Such a service is especially simple to achieve when the user is
known to the speech dialog system through earlier use of the speech
dialog system or through an explicit initialization procedure and
is identified at the beginning of the dialog, for example by
transmission of the caller number.
[0017] If it is clear to the speech dialog system from the context
that only one address is possible, a request for a specific address
command is not necessary. For example, in the case of a user for
whom only one fax machine and one email address are entered in a
user profile, selection of the transmission mode "fax" or "email"
indicates to which address the data are to be sent.
[0018] Likewise, if the user calls the speech dialog system from a
cell phone and if the subscriber number of the cell phone has been
ascertained, the speech dialog system may also send the message
immediately to the relevant cell phone upon selection of the
transmission mode "SMS" (or another cell phone short messaging
service). This procedure is particularly suitable in the case of a
relatively simple example of embodiment of the speech dialog system
according to the invention, in which, in addition to the speech
output device, only one additional formatting device for SMS or a
corresponding short messaging service is present and the user has
the choice only of having the data sent as a short message to the
terminal used by him/her during the dialog, in addition to or as an
alternative to acoustic output. Such a speech dialog system
according to the invention, achievable at relatively low cost, is
suitable for example for automated directory enquiry's, where
expensive written confirmation is not necessary but it is very
helpful to the user to receive the requested telephone numbers
directly in savable form at the respective terminal.

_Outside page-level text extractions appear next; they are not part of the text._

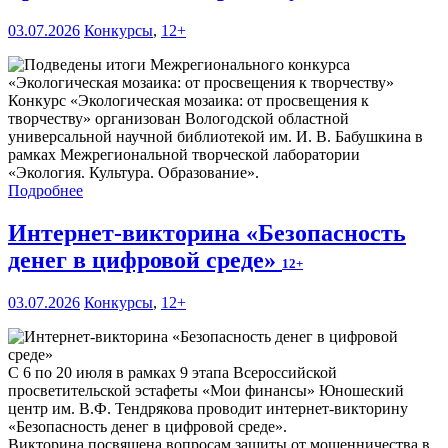
03.07.2026
Конкурсы
,
12+
Конкурс «Экологическая мозаика: от просвещения к
творчеству» организован Вологодской областной
универсальной научной библиотекой им. И. В. Бабушкина в
рамках Межрегиональной творческой лаборатории
«Экология. Культура. Образование».
Подробнее
Интернет-викторина «Безопасность
денег в цифровой среде»
12+
03.07.2026
Конкурсы
,
12+
С 6 по 20 июля в рамках 9 этапа Всероссийской
просветительской эстафеты «Мои финансы» Юношеский
центр им. В.Ф. Тендрякова проводит интернет-викторину
«Безопасность денег в цифровой среде».
Викторина посвящена вопросам защиты от мошенничества в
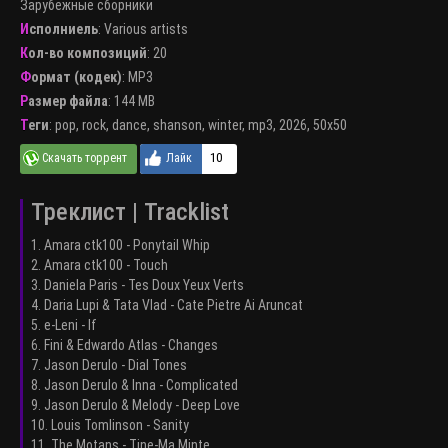
Зарубежные сборники
Исполниель
:
Various artists
Кол-во композиций
: 20
Формат (кодек)
:
MP3
Размер файла
: 144 MB
Теги
:
pop
,
rock
,
dance
,
shanson
,
winter
,
mp3
,
2026
,
50x50
10
Треклист | Tracklist
1. Amara ctk100 - Ponytail Whip
2. Amara ctk100 - Touch
3. Daniela Paris - Tes Doux Yeux Verts
4. Daria Lupi & Tata Vlad - Cate Pietre Ai Aruncat
5. e-Leni - If
6. Fini & Edwardo Atlas - Changes
7. Jason Derulo - Dial Tones
8. Jason Derulo & Inna - Complicated
9. Jason Derulo & Melody - Deep Love
10. Louis Tomlinson - Sanity
11. The Motans - Tine-Ma Minte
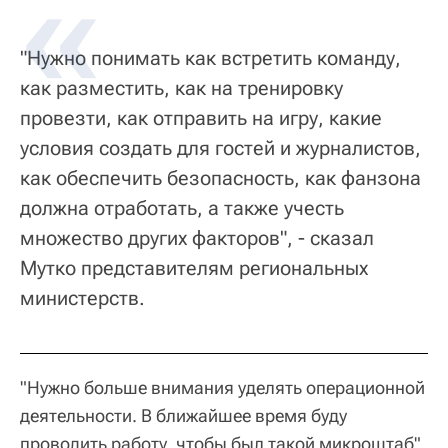
"Нужно понимать как встретить команду,
как разместить, как на тренировку
провезти, как отправить на игру, какие
условия создать для гостей и журналистов,
как обеспечить безопасность, как фанзона
должна отработать, а также учесть
множество других факторов", - сказал
Мутко представителям региональных
министерств.
"Нужно больше внимания уделять операционной
деятельности. В ближайшее время буду
проводить работу, чтобы был такой микроштаб",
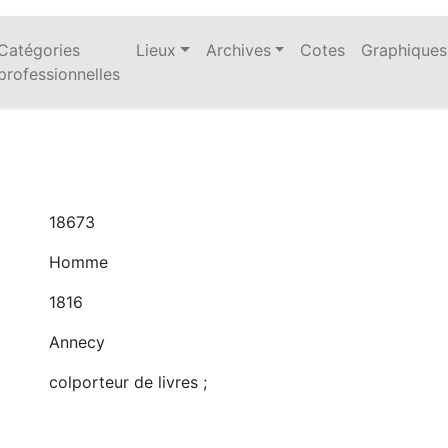
Catégories
Lieux
Archives
Cotes
Graphiques
professionnelles
18673
Homme
1816
Annecy
colporteur de livres ;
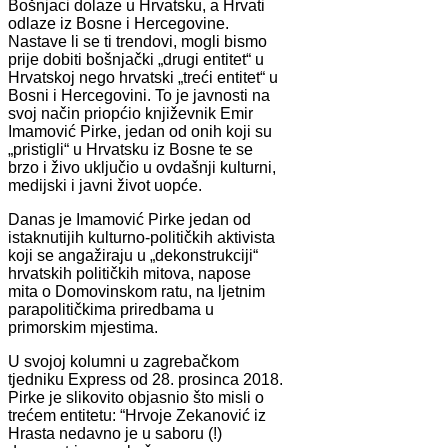
Bošnjaci dolaze u Hrvatsku, a Hrvati
odlaze iz Bosne i Hercegovine.
Nastave li se ti trendovi, mogli bismo
prije dobiti bošnjački „drugi entitet“ u
Hrvatskoj nego hrvatski „treći entitet“ u
Bosni i Hercegovini. To je javnosti na
svoj način priopćio književnik Emir
Imamović Pirke, jedan od onih koji su
„pristigli“ u Hrvatsku iz Bosne te se
brzo i živo uključio u ovdašnji kulturni,
medijski i javni život uopće.
Danas je Imamović Pirke jedan od
istaknutijih kulturno-političkih aktivista
koji se angažiraju u „dekonstrukciji“
hrvatskih političkih mitova, napose
mita o Domovinskom ratu, na ljetnim
parapolitičkima priredbama u
primorskim mjestima.
U svojoj kolumni u zagrebačkom
tjedniku Express od 28. prosinca 2018.
Pirke je slikovito objasnio što misli o
trećem entitetu: “Hrvoje Zekanović iz
Hrasta nedavno je u saboru (!)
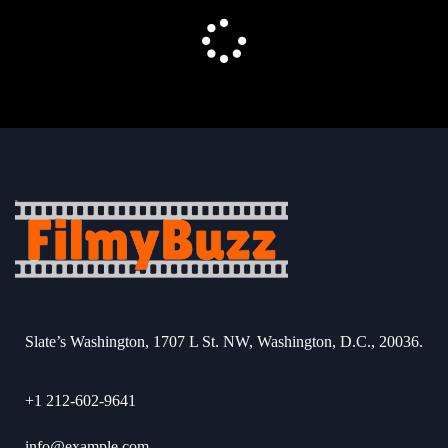
Slate’s Washington, 1707 L St. NW, Washington, D.C., 20036.
+1 212-602-9641
info@example.com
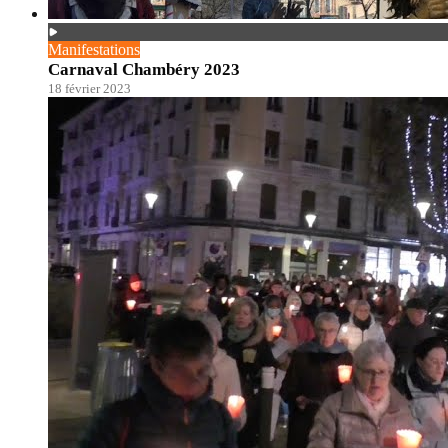
Manifestations
Carnaval Chambéry 2023
18 février 2023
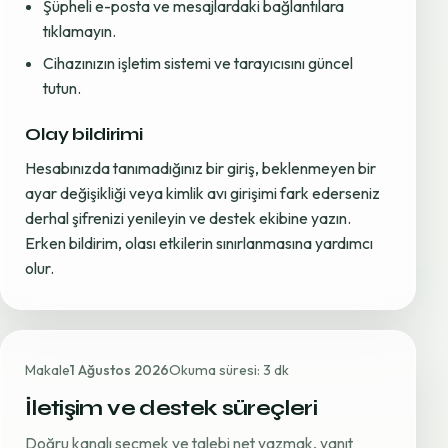
Şüpheli e-posta ve mesajlardaki bağlantılara
tıklamayın.
Cihazınızın işletim sistemi ve tarayıcısını güncel
tutun.
Olay bildirimi
Hesabınızda tanımadığınız bir giriş, beklenmeyen bir
ayar değişikliği veya kimlik avı girişimi fark ederseniz
derhal şifrenizi yenileyin ve destek ekibine yazın.
Erken bildirim, olası etkilerin sınırlanmasına yardımcı
olur.
Makale
1 Ağustos 2026
Okuma süresi: 3 dk
İletişim ve destek süreçleri
Doğru kanalı seçmek ve talebi net yazmak, yanıt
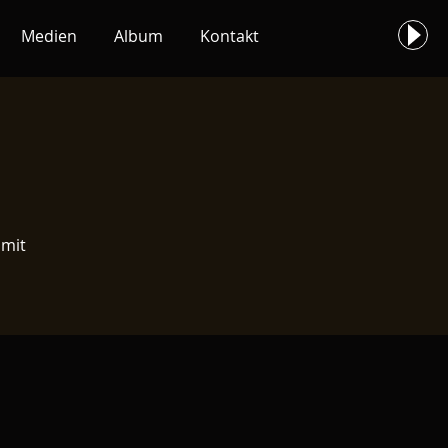
Medien
Album
Kontakt
 mit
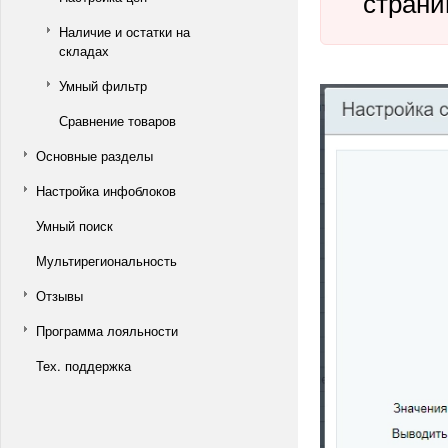
страни
Наличие и остатки на
складах
Умный фильтр
Сравнение товаров
Основные разделы
Настройка инфоблоков
Умный поиск
Мультирегиональность
Отзывы
Программа лояльности
Тех. поддержка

[0019] The speech dialog system may to a considerable extent be
provided inexpensively in the form of suitable software on a
server, which is connected to the public communications networks
over suitable interfaces. In this case, both the speech recognition
device and the formatting devices and control device are preferably
appropriate software modules. The speech output device may likewise
take the form of a software module, for example a Text-To-Speech
System (TTS System). In addition, however, the speech output device
may also comprise a "prompt player", which plays particular queries
or constantly recurring announcements to the user as standardized
sound files.
[0020] The various software modules may also, in this case, be
installed on various, networked computers instead of on one
individual computer. Thus, for example a computer which comprises
the interfaces for connection with the public communications
networks may comprise the control device, in particular a dialog
control module, the speech output device and the necessary
databases and formatting devices. The relatively computationally
intensive automatic speech recognition may if required be performed
by a speech recognition module which is installed on a second,
particularly powerful, computer.
[0021] The invention will be further described with reference to
examples of embodiments shown in the drawings to which, however,
the invention is not restricted. In the Figures:
[0022] FIG. 1 is a schematic block diagram of a speech dialog
system according to the invention,
[0023] FIG. 2 is a flow chart for a possible dialog sequence using
the speech dialog system to book a service with subsequent
confirmation.
[0024] FIG. 1 is a relatively rough schematic representation
showing only the components essential to the invention of the
speech dialog system 1 according to the invention. The speech
dialog system 1 here comprises a multifunctional interface 4, which
forms the connection to the public communications networks and
which allows the speech dialog system 1 to be contacted by a user
by means of a telephone or a cell phone 15 over the usual mobile
radio networks or landline networks. In addition, this
multifunctional interface 4 also includes the possibility of
sending an SMS to a cell phone 15 of the user and of sending a fax
to a fax machine 16 of the user or an email to a mailbox 17 of the
user via further outgoing channels.
[0025] The incoming speech data SDI transmitted by the user via the
cell phone 15 and over the interface 4 to the speech dialog system
1 are firstly forwarded to a speech recognition device 3, which
processes the speech data SDI for recognition purposes.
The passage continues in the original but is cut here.